By V_sl I mean the "Internal Compensation Ramp Voltage", specified on page 4 of the LM3478 datasheet.

The formula is the formula for V_CS, it comes from the section "PROGRAMMING THE OUTPUT VOLTAGE AND OUTPUT CURRENT" on page 15 of the same DS.

The factor 0.9 is the maximum duty cycle (90%) in my design, corresponding to V_in = 3.1.

By V_sense I mean the "Current Sense Threshold Voltage" specified on the page 3 of the LM3478 datasheet. I understand that it is related to the I_sen in some way...

The question is: which current limit? Such that multiplied by R_sn it gets to V_sc "Short-Circuit Current Limit Sense Voltage"? Or to something lower and still controllable?

AFAIU that related to the compensation ramp to avoid sub-harmonic pumping. Are you going into continuous mode with this?

AFAIR it is for loop compensation.

That has always bothered me with this device. I do not allow inductors to get too close to saturation and also don't want to oversize the core for cost reasons. It is better to measure the actual output current and throttle back via the FB input. That is what I did. Detecting a short via the current sense pin is IMHO quite scary so I didn't do it.

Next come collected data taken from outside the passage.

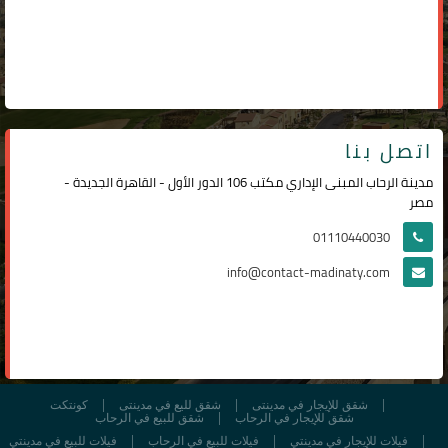
اتصل بنا
مدينة الرحاب المبنى الإداري مكتب 106 الدور الأول - القاهرة الجديدة -
مصر
01110440030
info@contact-madinaty.com
شقق للإيجار في مدينتى
شقق لليع في مدينتى
كونتكت
شقق للإيجار في الرحاب
شقق للبيع في الرحاب
فيلات للإيجار في مدينتي
فيلات للبيع في الرحاب
فيلات للبيع في مدينتي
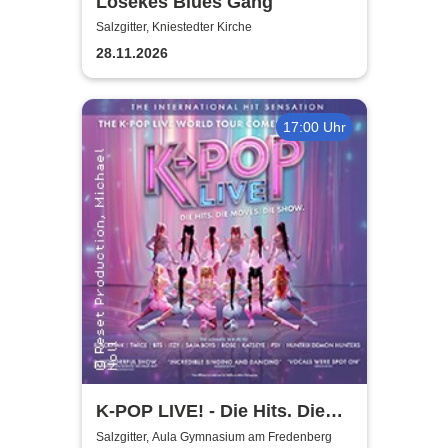
Lösekes Blues Gang
Salzgitter, Kniestedter Kirche
28.11.2026
17:00 Uhr
K-POP LIVE! - Die Hits. Die
Moves. Die Show.
Salzgitter, Aula Gymnasium am Fredenberg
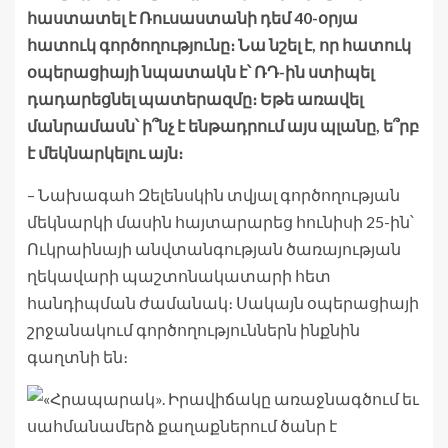
հաստատել է Ռուսաստանի դեմ 40-օրյա
հատուկ գործողությունը։ Նա նշել է, որ հատուկ
օպերացիայի նպատակն է՝ ՌԴ-ին ստիպել
դադարեցնել պատերազմը։ Եթե առավել
մանրամասն՝ ի՞նչ է ենթադրում այս պլանը, ե՞րբ
է մեկնարկելու այն։
– Նախագահ Զելենսկին տվյալ գործողության
մեկնարկի մասին հայտարարեց հունիսի 25-ին՝
Ուկրաինայի անվտանգության ծառայության
ղեկավարի պաշտոնակատարի հետ
հանդիպման ժամանակ։ Սակայն օպերացիայի
շրջանակում գործողություններն ինքնին
գաղտնի են։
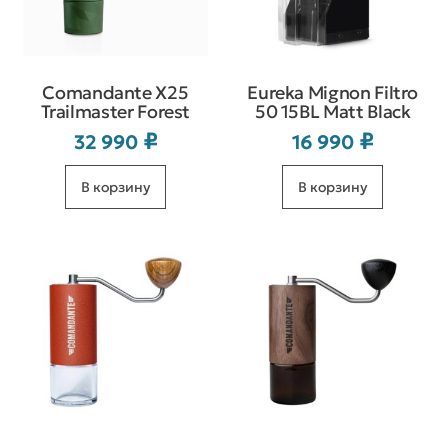
Comandante X25
Eureka Mignon Filtro
Trailmaster Forest
50 15BL Matt Black
₽
₽
32 990
16 990
В корзину
В корзину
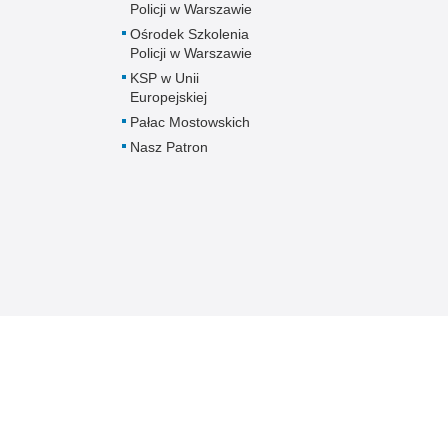
Policji w Warszawie
Ośrodek Szkolenia
Policji w Warszawie
KSP w Unii
Europejskiej
Pałac Mostowskich
Nasz Patron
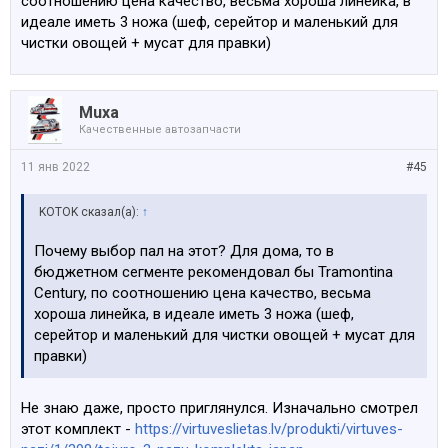
соотношению цена качество, весьма хороша линейка, в
идеале иметь 3 ножа (шеф, серейтор и маленький для
чистки овощей + мусат для правки)
Muxa
Качественные автозапчасти
11 янв 2022
#45
KOTOK сказал(а):
↑
Почему выбор пал на этот? Для дома, то в
бюджетном сегменте рекомендовал бы Tramontina
Century, по соотношению цена качество, весьма
хороша линейка, в идеале иметь 3 ножа (шеф,
серейтор и маленький для чистки овощей + мусат для
правки)
Не знаю даже, просто приглянулся. Изначально смотрел
этот комплект -
https://virtuveslietas.lv/produkti/virtuves-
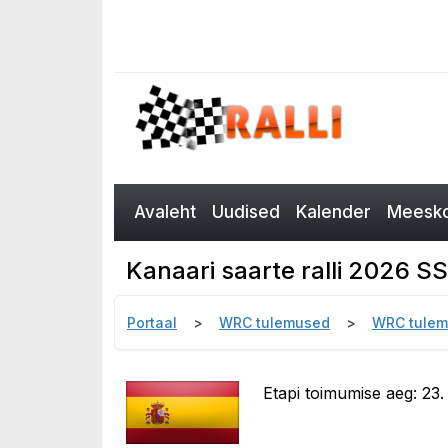
Avaleht
Uudised
Kalender
Meesko
Kanaari saarte ralli 2026 S
Portaal
WRC tulemused
WRC tulem
Etapi toimumise aeg: 23. a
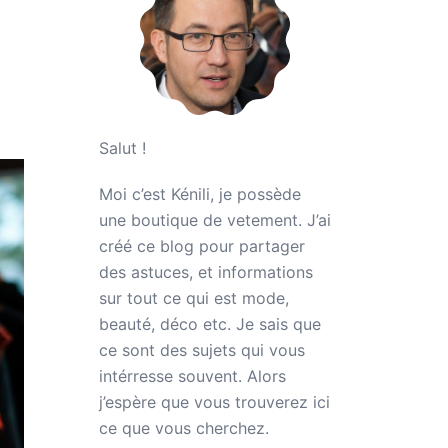
Salut !
Moi c’est Kénili, je possède
une boutique de vetement. J’ai
créé ce blog pour partager
des astuces, et informations
sur tout ce qui est mode,
beauté, déco etc. Je sais que
ce sont des sujets qui vous
intérresse souvent. Alors
j’espère que vous trouverez ici
ce que vous cherchez.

Yes, the fixture is supposed to be in continuous mode, except for (very) light loads (the load can vary from 0.01 to 0.35A).

-- Regards,

Andy

Ok, that's a whole 'nother ballgame. I stayed clear of any CCM. You'll have to contend with RHP zero loop compensation and all that nasty stuff. If that goes wrong National had (probably still has) a forum on their site. Their app engineers respond quite quickly there. Or you could contact Fred Embuscado at National, he knows this stuff very well.

Ok. Thank you!